In a dramatic twist to an unfolding deportation crisis, the Jammu and Kashmir High Court has stayed the expulsion of a serving police constable and his eight siblings — residents of Salwah in Poonch — on the grounds that they may not be Pakistani citizens.
But before the court issued its directive, the family had already taken away to the Attari border in Punjab — and is now reportedly missing.
The family includes J&K Police Constable Iftkhar Ali, 45, and his four brothers and four sisters, all born to Faqur Din, a man described as a hereditary state subject and Indian citizen under the 1955 Citizenship Act.
The deportation notice, issued by the Poonch Deputy Commissioner on April 26, was received just days before their removal on April 28, following instructions from the Centre that all Pakistani nationals without valid long-term visas must leave the country.
Constable Ali, currently posted at the Vaishno Devi base camp, and his siblings were taken into custody on April 28 and transported overnight to Attari. They were reportedly scheduled for deportation the next morning. However, the High Court intervened on April 29, issuing a stay and directing the authorities not to expel them from Jammu and Kashmir.
Justice Rahul Bharti, noting “prima facie a case is made out” based on revenue documents and historical evidence of residence, ordered that the family not be forced to leave pending further inquiry.
The court also demanded an affidavit from the Poonch Deputy Commissioner detailing any property held by the family in Salwah, either individually or through their late father.
But it may have come too late.
On April 30, Poonch SSP Shafqat Hussain admitted there was “uncertainty about their whereabouts.” With the family unaccounted for, questions mount over procedural lapses and potential human rights violations.
The family's legal battle hinges on a complex history: during the 1965 India-Pakistan war, Faqur Din and his family were displaced as Pakistani forces temporarily occupied parts of the Line of Control. They lived in a refugee camp in Tralkhal, PoK, where six of the nine siblings were born. Local villagers corroborate that the family returned to Salwah between the late 1980s and early 1990s.
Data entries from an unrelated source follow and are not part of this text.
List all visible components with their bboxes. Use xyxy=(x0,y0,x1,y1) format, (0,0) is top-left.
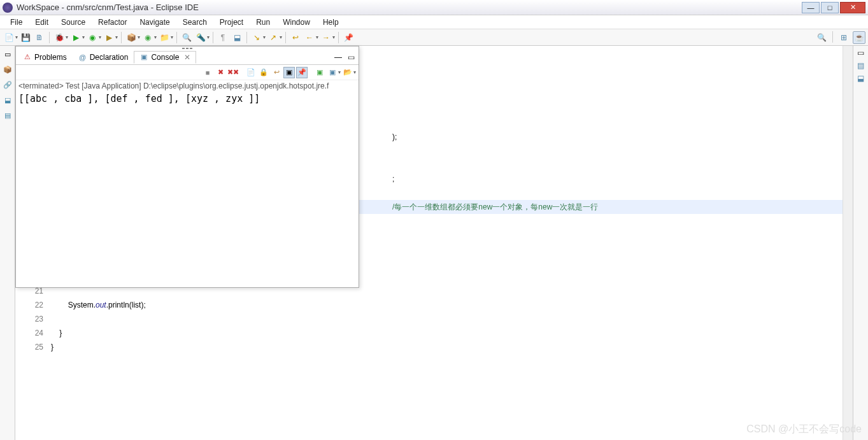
eclipse-icon xyxy=(3,3,13,13)
newfolder-drop[interactable]: ▾ xyxy=(171,34,173,40)
pkg-explorer-icon[interactable]: 📦 xyxy=(2,64,13,75)
debug-drop[interactable]: ▾ xyxy=(66,34,68,40)
open-console-button[interactable]: ▣ xyxy=(314,67,325,78)
annotate-button[interactable]: ¶ xyxy=(217,31,229,44)
new-button[interactable]: 📄 xyxy=(3,31,15,44)
newpkg-button[interactable]: 📦 xyxy=(125,31,138,44)
fwd-button[interactable]: → xyxy=(320,31,332,44)
coverage-button[interactable]: ◉ xyxy=(86,31,99,44)
back-button[interactable]: ← xyxy=(303,31,316,44)
clear-button[interactable]: 📄 xyxy=(245,67,257,78)
runext-button[interactable]: ▶ xyxy=(103,31,115,44)
menu-refactor[interactable]: Refactor xyxy=(92,17,133,28)
right-trim-stack: ▭ ▤ ⬓ xyxy=(853,46,868,440)
console-output[interactable]: [[abc , cba ], [def , fed ], [xyz , zyx … xyxy=(16,92,359,287)
scroll-lock-button[interactable]: 🔒 xyxy=(258,67,269,78)
next-ann-button[interactable]: ↘ xyxy=(250,31,263,44)
search-button[interactable]: 🔦 xyxy=(194,31,207,44)
opentype-button[interactable]: 🔍 xyxy=(180,31,193,44)
debug-button[interactable]: 🐞 xyxy=(53,31,66,44)
type-hier-icon[interactable]: 🔗 xyxy=(2,79,13,90)
menu-help[interactable]: Help xyxy=(317,17,345,28)
show-console-button[interactable]: ▣ xyxy=(283,67,295,78)
editor-scrollbar[interactable] xyxy=(843,46,853,440)
declaration-icon: @ xyxy=(78,53,87,62)
menu-project[interactable]: Project xyxy=(213,17,250,28)
console-icon: ▣ xyxy=(139,53,148,62)
last-edit-button[interactable]: ↩ xyxy=(289,31,302,44)
quick-access[interactable]: 🔍 xyxy=(815,31,828,44)
new-drop[interactable]: ▾ xyxy=(15,34,18,40)
toggle-button[interactable]: ⬓ xyxy=(231,31,243,44)
newclass-button[interactable]: ◉ xyxy=(141,31,154,44)
menu-navigate[interactable]: Navigate xyxy=(133,17,176,28)
menu-run[interactable]: Run xyxy=(250,17,276,28)
tasklist-icon[interactable]: ▤ xyxy=(857,61,864,70)
outline-icon[interactable]: ▤ xyxy=(2,110,13,121)
coverage-drop[interactable]: ▾ xyxy=(99,34,101,40)
tab-declaration[interactable]: @Declaration xyxy=(73,51,134,64)
fav-icon[interactable]: ⬓ xyxy=(2,94,13,106)
new-console-button[interactable]: 📂 xyxy=(342,67,353,78)
main-toolbar: 📄▾ 💾 🗎 🐞▾ ▶▾ ◉▾ ▶▾ 📦▾ ◉▾ 📁▾ 🔍 🔦▾ ¶ ⬓ ↘▾ … xyxy=(0,29,868,46)
word-wrap-button[interactable]: ↩ xyxy=(271,67,282,78)
remove-launch-button[interactable]: ✖ xyxy=(215,67,226,78)
menu-source[interactable]: Source xyxy=(55,17,92,28)
prev-ann-button[interactable]: ↗ xyxy=(267,31,280,44)
menu-edit[interactable]: Edit xyxy=(29,17,55,28)
console-launch-label: <terminated> Test [Java Application] D:\… xyxy=(16,80,359,92)
menu-file[interactable]: File xyxy=(4,17,29,28)
newfolder-button[interactable]: 📁 xyxy=(158,31,171,44)
run-button[interactable]: ▶ xyxy=(69,31,82,44)
menu-window[interactable]: Window xyxy=(276,17,317,28)
left-trim-stack: ▭ 📦 🔗 ⬓ ▤ xyxy=(0,46,15,440)
run-drop[interactable]: ▾ xyxy=(82,34,85,40)
pin-console-button[interactable]: 📌 xyxy=(296,67,308,78)
pin-button[interactable]: 📌 xyxy=(342,31,355,44)
saveall-button[interactable]: 🗎 xyxy=(33,31,46,44)
terminate-button[interactable]: ■ xyxy=(202,67,213,78)
restore-right-icon[interactable]: ▭ xyxy=(857,48,864,57)
problems-icon: ⚠ xyxy=(23,53,32,62)
console-view: ⚠Problems @Declaration ▣Console✕ — ▭ ■ ✖… xyxy=(15,46,359,288)
java-perspective[interactable]: ☕ xyxy=(853,31,865,44)
window-title: WorkSpace - cnm/src/cnm/Test.java - Ecli… xyxy=(17,3,800,12)
tab-problems[interactable]: ⚠Problems xyxy=(17,51,73,64)
remove-all-button[interactable]: ✖✖ xyxy=(227,67,239,78)
newclass-drop[interactable]: ▾ xyxy=(154,34,157,40)
minimize-button[interactable]: — xyxy=(802,2,820,13)
display-console-button[interactable]: ▣ xyxy=(327,67,338,78)
view-min-icon[interactable]: — xyxy=(332,51,345,64)
tab-console[interactable]: ▣Console✕ xyxy=(134,51,196,64)
outline-right-icon[interactable]: ⬓ xyxy=(857,74,864,83)
view-max-icon[interactable]: ▭ xyxy=(345,51,357,64)
search-drop[interactable]: ▾ xyxy=(207,34,210,40)
close-button[interactable]: ✕ xyxy=(840,2,865,13)
maximize-button[interactable]: □ xyxy=(821,2,839,13)
newpkg-drop[interactable]: ▾ xyxy=(138,34,140,40)
menubar: File Edit Source Refactor Navigate Searc… xyxy=(0,15,868,29)
runext-drop[interactable]: ▾ xyxy=(115,34,118,40)
close-tab-icon[interactable]: ✕ xyxy=(184,53,190,62)
window-titlebar: WorkSpace - cnm/src/cnm/Test.java - Ecli… xyxy=(0,0,868,15)
save-button[interactable]: 💾 xyxy=(19,31,32,44)
open-perspective[interactable]: ⊞ xyxy=(837,31,850,44)
menu-search[interactable]: Search xyxy=(176,17,213,28)
restore-icon[interactable]: ▭ xyxy=(2,48,13,60)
While state subject certificates were issued to Ali in 1997 and to his siblings in 2000, the central government never finalized their citizenship status. The situation took a turn when their residency status was revoked, allegedly due to false complaints from relatives aiming to claim their ancestral land.
“They are not Pakistanis. My husband was born here, served here, and this land is all we know,” Iftkhar Ali’s wife told reporters tearfully. “Sending him away is not just injustice—it's erasure.”
Locals, including former Salwah sarpanch Showkat Ahmed, echoed her sentiment, describing emotional scenes at the family home as neighbors rallied to stop the deportation.
The High Court has listed the next hearing for May 20. But unless the family is traced and brought back from the brink of deportation, justice may arrive too late.